_Work to complete_
Please, from the entries below, transcribe exactly the lines that begin at the line with "pot părea afectați de nanism (piticism). În" and end at the line with "eine grobe Konzeption", without the pictures.

_Listed entries_
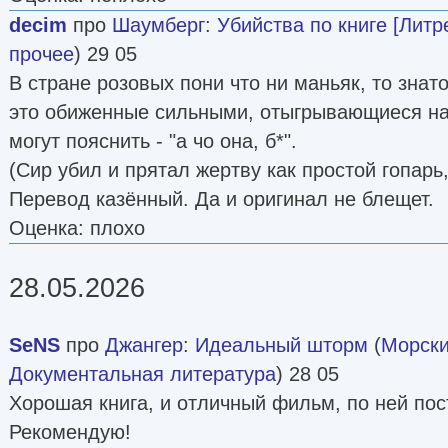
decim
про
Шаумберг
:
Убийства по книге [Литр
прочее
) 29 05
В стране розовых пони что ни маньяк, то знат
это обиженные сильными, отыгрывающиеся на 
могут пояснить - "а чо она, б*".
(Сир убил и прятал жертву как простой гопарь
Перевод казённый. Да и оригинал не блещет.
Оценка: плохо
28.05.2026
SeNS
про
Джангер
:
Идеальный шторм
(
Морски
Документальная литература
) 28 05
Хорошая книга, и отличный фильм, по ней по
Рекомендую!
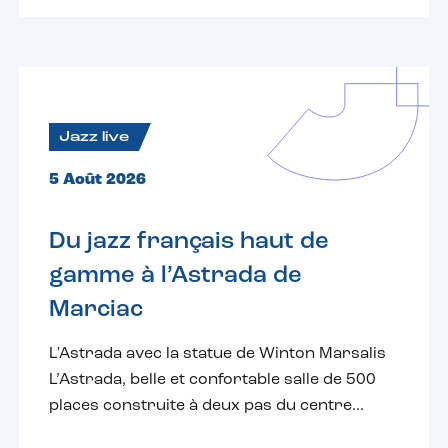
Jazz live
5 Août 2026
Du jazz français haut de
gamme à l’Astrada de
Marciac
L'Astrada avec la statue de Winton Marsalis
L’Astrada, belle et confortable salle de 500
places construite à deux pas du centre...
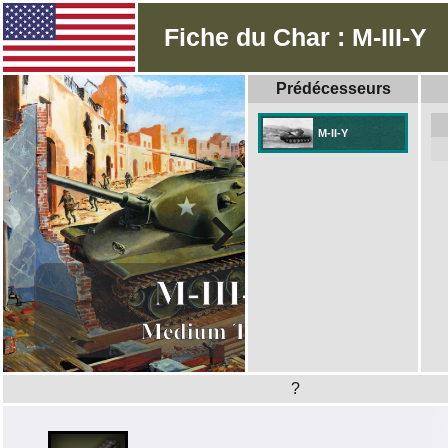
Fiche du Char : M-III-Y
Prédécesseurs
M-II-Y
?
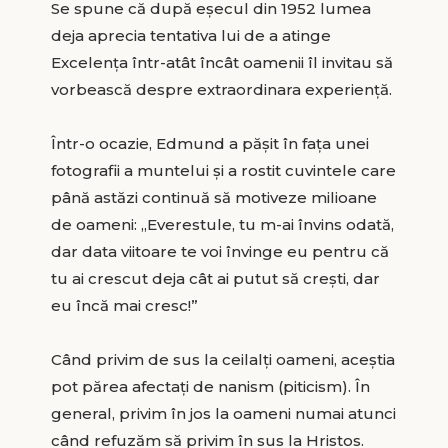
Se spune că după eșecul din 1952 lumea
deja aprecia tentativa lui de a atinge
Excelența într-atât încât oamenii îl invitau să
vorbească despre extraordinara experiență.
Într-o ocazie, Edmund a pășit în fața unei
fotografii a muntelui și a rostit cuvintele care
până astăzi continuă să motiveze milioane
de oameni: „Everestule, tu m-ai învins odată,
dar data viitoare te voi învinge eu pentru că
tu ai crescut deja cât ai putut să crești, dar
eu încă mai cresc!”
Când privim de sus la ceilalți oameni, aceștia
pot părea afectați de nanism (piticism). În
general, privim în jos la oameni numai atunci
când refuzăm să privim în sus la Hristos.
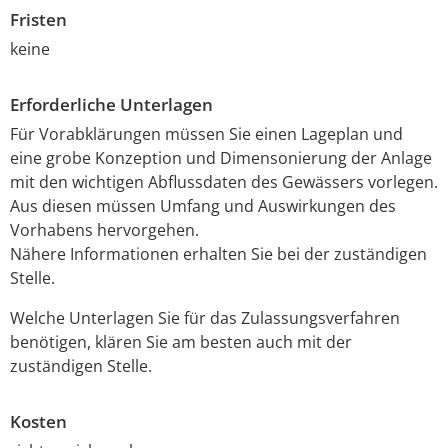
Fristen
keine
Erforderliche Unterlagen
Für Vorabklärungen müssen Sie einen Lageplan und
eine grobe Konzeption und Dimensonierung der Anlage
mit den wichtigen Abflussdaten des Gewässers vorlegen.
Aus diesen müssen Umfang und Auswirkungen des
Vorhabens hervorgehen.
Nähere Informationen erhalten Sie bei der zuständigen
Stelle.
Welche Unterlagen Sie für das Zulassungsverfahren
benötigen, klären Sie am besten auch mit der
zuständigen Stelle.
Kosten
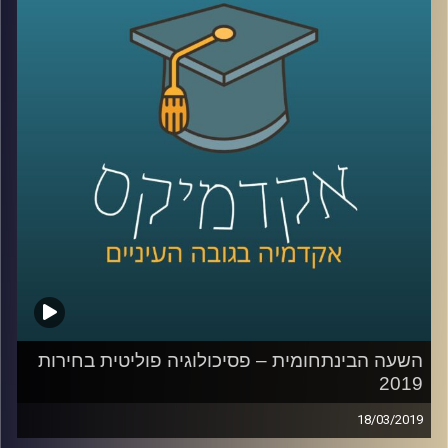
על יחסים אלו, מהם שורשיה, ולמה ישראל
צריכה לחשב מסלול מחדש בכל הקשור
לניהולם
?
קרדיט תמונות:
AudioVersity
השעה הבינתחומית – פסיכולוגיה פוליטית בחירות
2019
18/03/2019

* * *

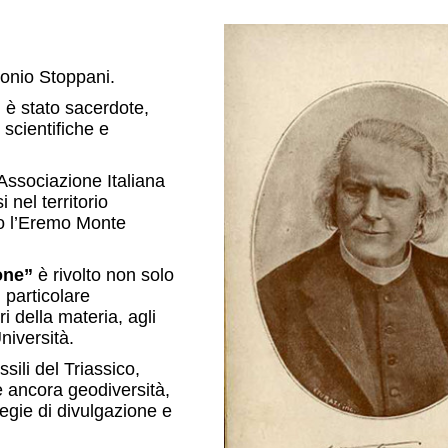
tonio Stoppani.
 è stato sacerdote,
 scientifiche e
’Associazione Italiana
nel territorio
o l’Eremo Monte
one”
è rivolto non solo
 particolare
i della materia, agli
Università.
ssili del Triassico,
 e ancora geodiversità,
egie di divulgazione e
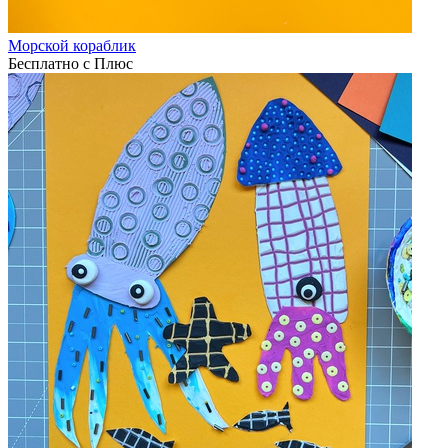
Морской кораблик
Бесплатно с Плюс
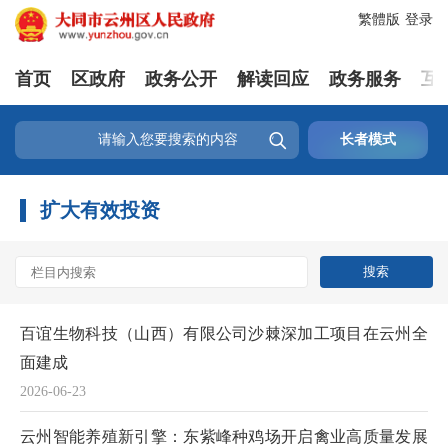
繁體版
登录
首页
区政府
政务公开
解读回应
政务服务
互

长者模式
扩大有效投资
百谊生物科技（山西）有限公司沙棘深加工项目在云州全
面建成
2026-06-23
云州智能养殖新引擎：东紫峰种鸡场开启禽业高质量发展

_Result below_
pot părea afectați de nanism (piticism). În
general, privim în jos la oameni numai atunci
când refuzăm să privim în sus la Hristos.
Fristen
keine
Erforderliche Unterlagen
Für Vorabklärungen müssen Sie einen Lageplan und
eine grobe Konzeption und Dimensonierung der Anlage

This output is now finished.